This is the first of three abstracts that will be presented as posters at AACR in June. During the up-coming weeks, all abstracts will be presented in a series here at our homepage. If you are interested in learning more or how zebrafish models could help you in your development process, do not hesitate to contact us at info@bioreperia.com or in the contact form below.
Title: Zebrafish patient tumor-derived xenograft models synergize with mouse-PDX models for understanding variation in anti-cancer drug responses
Authors: Zaheer Ali, Malin Vildevall, Anna Nilsson, Julia Schueler, Anna Fahlgren, Lasse DE Jensen
This study was made as a collaboration between BioReperia AB and Charles River Laboratories.
Lung cancer accounts for the 2nd most common cancer among men and women, representing 24% of cancer deaths worldwide. Standard-of-care treatments vary considerably depending on the tumor type and staging. Identifying which patients will benefit from treatment with a certain drug remains one of the major challenges in the clinic. Genetic analyses are widely used but have low applicability as only ~10% of the patients have mutations coupled to available targeted therapies and relatively low sensitivity as therapeutic effects are absent in ~50% of the predicted responders. Mouse-PDX models can accurately determine drug response rates for 50-60% of the patients, but are not well suited for evaluating metastatic risk.
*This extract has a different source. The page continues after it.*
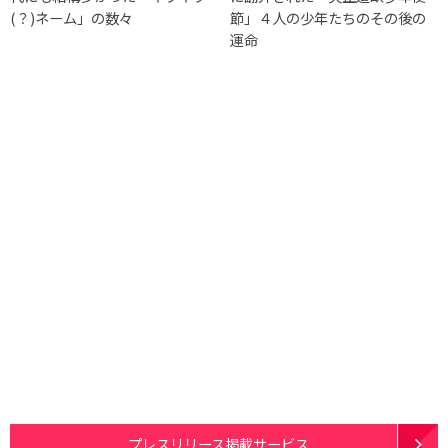
(？)ネーム」の数々
節」４人の少年たちのその後の
運命
プレスリリース掲載サービス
As metastasis is a major cause of disease-associated mortality and no drugs that target metastasis exist today, there is considerable need to develop new drugs able to impair metastatic dissemination in lung (and other) cancers.
To meet this need, zebrafish-PDX (ZTX) models are ideally positioned as a synergistic complement to mouse-PDX models allowing evaluation of drug responses, in a non-rodent in vivo system with the turnaround time and scalability of an in vitro platform.
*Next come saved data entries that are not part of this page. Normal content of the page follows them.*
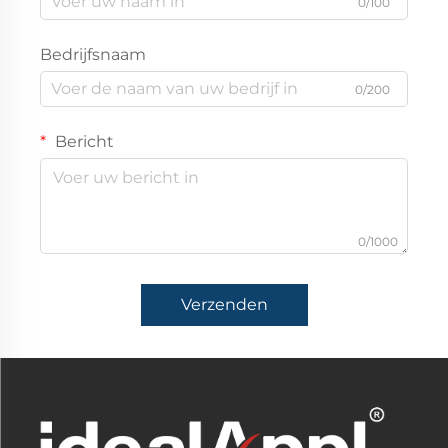
0/100
Bedrijfsnaam
0/200
Bericht
0/1000
Verzenden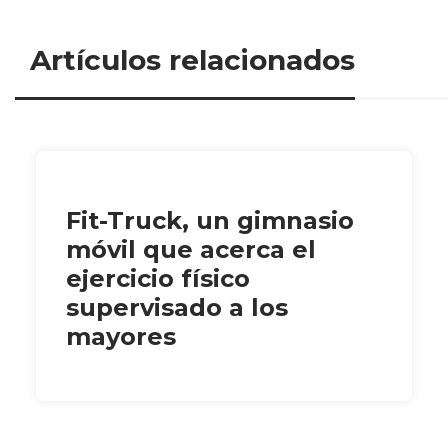
Artículos relacionados
Fit-Truck, un gimnasio
móvil que acerca el
ejercicio físico
supervisado a los
mayores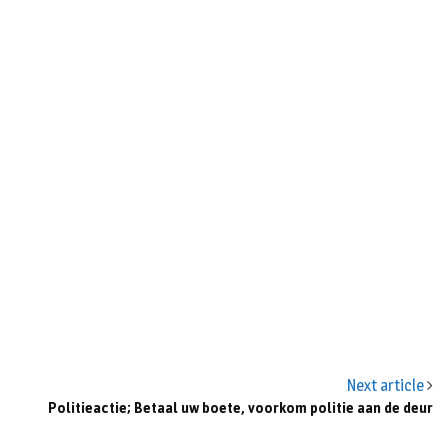
Next article
Politieactie; Betaal uw boete, voorkom politie aan de deur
Here we generated zebrafish- and mouse-PDX models based on 20 patient NSCLC samples and compared the efficacy of standard-of-care treatment (erlotinib and paclitaxel) on primary tumor growth/regression as well as metastatic dissemination in the zebrafish-PDX models.
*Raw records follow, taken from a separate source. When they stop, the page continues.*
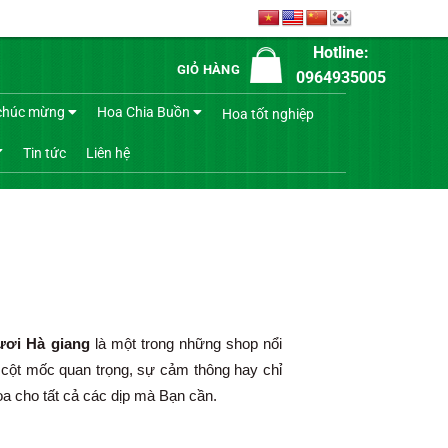
Hotline:
GIỎ HÀNG
0964935005
chúc mừng
Hoa Chia Buồn
Hoa tốt nghiệp
Tin tức
Liên hệ
ươi Hà giang
là một trong những shop nổi
 cột mốc quan trọng, sự cảm thông hay chỉ
oa cho tất cả các dịp mà Bạn cần.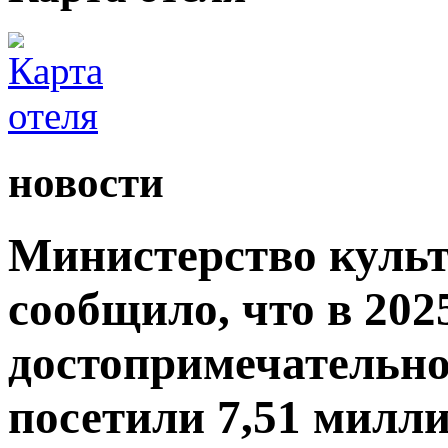
новости
Министерство культ
сообщило, что в 2025
достопримечательно
посетили 7,51 милли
The ZTX models exhibited variable sensitivity to the drugs tested with 11 of 20 and 16 of 20 models being sensitive to erlotinib and paclitaxel respectively. The efficacy of erlotinib and/or paclitaxel was identical in 9 of 11 mouse- and zebrafish-PDX models where these drugs were compared head-to-head.
The models metastasized within three days of tumor implantation in the zebrafish larvae, seeding an average of 2 - 8 metastatic lesions per model in the caudal hematopoietic plexus. Paclitaxel and erlotinib inhibited metastasis in 7 of 20 and 6 of 20 models respectively. The anti-metastatic activity did not correlate with the activity against the primary tumor. Investigations as to what extent this correlates with invasive phenotypes observed in histological preparations of the mouse-PDX models, and clinical data on metastasis in the patients, are currently ongoing.*
* Since the abstract was submitted, this data has been generated where that the invasiveness of the tumors in the zebrafish is correlated to clinical data on metastasis in the patients from which the PDX models were generated and the results shows that the ZTX model could predict 100% of patients with invasive tumor phenotype.
In conclusion we provide evidence of the accuracy of the ZTX models in predicting anti-tumor responses to commonly used drugs in NSCLC compared to mouse-PDX models and demonstrate that ZTX models provide a sensitive method for determining metastatic risk and the anti-metastatic efficacy of NSCLC relevant drugs.
The poster will be presented in session PO.TB01.06- Model organisms for Cancer Research and have the code 6125/9.